Le Luxembourg accueille plus de 192 000 travailleurs frontaliers. Une aubaine réciproque en même temps qu'une source de déséquilibre des territoires en termes d'investissements publics (Photo : François Aussems).

C’est une information importante pour le Grand-Duché : l’OCDE pourrait prévoir des «dispositions alternatives» à la règle du prélèvement de l’impôt sur les rémunérations des frontaliers, pour équilibrer les charges entre pays d’emploi et de résidence.

Comment prendre en compte le phénomène frontalier (travail d’un côté, résidence de l’autre) dans la répartition des charges publiques d’un bassin de vie commun ? La question concerne directement le Luxembourg, qui compte 46% de main-d’œuvre frontalière (52% depuis la France, 24% depuis la Belgique et 24% depuis l’Allemagne).

À ce titre en Europe, de nombreuses zones frontalières dérogent à une règle de l’OCDE qui veut qu’un actif est prélevé sur son impôt sur le revenu dans le pays où il travaille. Ce qui n’est pas le cas du Grand-Duché, à part dans son approche avec la Wallonie.

Le Danemark reverse par exemple une compensation financière aux communes de Scanie, Genève, aux communes de Haute-Savoie et de l’Ain. Mais la dérogation principale semble être que l’Etat de résidence prélève l’impôt sur le revenu des frontaliers et en reverse une partie à l’Etat de travail (ex : France/Allemagne, Italie/Autriche, Belgique/France…)
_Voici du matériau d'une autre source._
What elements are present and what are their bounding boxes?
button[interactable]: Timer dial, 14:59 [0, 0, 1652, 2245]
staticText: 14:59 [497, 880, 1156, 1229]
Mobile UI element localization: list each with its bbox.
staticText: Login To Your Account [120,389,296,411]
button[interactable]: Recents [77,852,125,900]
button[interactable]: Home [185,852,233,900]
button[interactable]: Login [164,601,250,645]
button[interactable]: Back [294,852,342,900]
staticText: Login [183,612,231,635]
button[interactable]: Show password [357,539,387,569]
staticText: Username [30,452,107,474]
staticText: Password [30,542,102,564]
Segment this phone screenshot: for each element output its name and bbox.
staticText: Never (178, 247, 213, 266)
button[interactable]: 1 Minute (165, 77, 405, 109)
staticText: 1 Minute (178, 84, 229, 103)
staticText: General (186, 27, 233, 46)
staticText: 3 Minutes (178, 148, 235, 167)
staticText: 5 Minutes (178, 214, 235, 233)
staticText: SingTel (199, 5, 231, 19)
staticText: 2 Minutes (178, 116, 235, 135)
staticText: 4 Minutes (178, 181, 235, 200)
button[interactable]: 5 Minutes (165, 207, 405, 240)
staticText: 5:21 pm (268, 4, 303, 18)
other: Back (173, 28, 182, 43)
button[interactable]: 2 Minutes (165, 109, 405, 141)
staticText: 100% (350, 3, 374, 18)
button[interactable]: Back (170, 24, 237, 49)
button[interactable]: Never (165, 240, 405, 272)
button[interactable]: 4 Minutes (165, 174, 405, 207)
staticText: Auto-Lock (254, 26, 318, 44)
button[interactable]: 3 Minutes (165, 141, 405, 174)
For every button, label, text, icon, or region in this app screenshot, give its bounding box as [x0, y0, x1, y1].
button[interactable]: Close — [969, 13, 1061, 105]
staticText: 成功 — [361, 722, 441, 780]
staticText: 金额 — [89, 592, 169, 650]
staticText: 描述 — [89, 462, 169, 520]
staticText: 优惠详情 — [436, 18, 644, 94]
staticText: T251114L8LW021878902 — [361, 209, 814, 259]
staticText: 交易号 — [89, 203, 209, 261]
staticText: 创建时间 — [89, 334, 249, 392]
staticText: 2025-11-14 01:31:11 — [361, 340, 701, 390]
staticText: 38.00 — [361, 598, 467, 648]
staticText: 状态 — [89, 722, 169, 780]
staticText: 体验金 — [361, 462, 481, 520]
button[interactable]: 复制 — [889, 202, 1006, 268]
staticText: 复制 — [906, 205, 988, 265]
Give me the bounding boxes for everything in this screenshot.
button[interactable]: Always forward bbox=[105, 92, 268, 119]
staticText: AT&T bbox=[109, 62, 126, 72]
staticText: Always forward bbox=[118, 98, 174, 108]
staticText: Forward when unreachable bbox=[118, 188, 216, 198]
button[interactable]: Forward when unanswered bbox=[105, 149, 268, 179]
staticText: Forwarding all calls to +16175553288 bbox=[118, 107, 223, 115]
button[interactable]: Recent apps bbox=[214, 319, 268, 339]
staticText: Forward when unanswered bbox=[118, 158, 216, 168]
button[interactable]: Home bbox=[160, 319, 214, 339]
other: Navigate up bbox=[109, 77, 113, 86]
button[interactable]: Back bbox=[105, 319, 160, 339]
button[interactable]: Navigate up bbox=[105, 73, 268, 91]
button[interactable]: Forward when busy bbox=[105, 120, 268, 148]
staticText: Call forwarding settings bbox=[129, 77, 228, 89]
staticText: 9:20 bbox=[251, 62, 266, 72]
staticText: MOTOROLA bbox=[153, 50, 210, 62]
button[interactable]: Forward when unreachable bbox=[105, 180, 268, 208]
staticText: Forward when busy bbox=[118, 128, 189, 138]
Pascal Saint-Amans, directeur du Centre de politique et d’administration fiscales de l’OCDE, nous éclaire sur la règle en question, et les changements qui pourraient advenir.

Pascal Saint-Amans, Directeur du Centre de politique et d’administration fiscales de l’OCDE (Photo : DR).

Pascal Saint-Amans, directeur du Centre de politique et d’administration fiscales de l’OCDE. (Photo DR)

Quelle est cette règle de l’OCDE précisément, de quand date-t-elle ? Y a-t-il un texte écrit ?

La double imposition juridique internationale – définie comme l’application d’impôts comparables dans deux ou plusieurs États au même contribuable, pour le même fait générateur et pour des périodes identiques – a des effets néfastes sur l’échange international de biens et de services, et sur les mouvements transfrontaliers de capitaux et de personnes.

Afin de supprimer cet obstacle au développement des relations économiques, et afin de clarifier et d’unifier la situation fiscale des contribuables qui exercent des activités dans d’autres pays, l’OCDE publie depuis 1977 son «Modèle de convention fiscale concernant le revenu et la fortune».
Ce modèle suggère certaines dispositions que les États peuvent utiliser dans leurs conventions fiscales bilatérales. L’influence de ce modèle est grande, puisque la quasi-totalité des 3 500 conventions fiscales en vigueur reprennent ses dispositions.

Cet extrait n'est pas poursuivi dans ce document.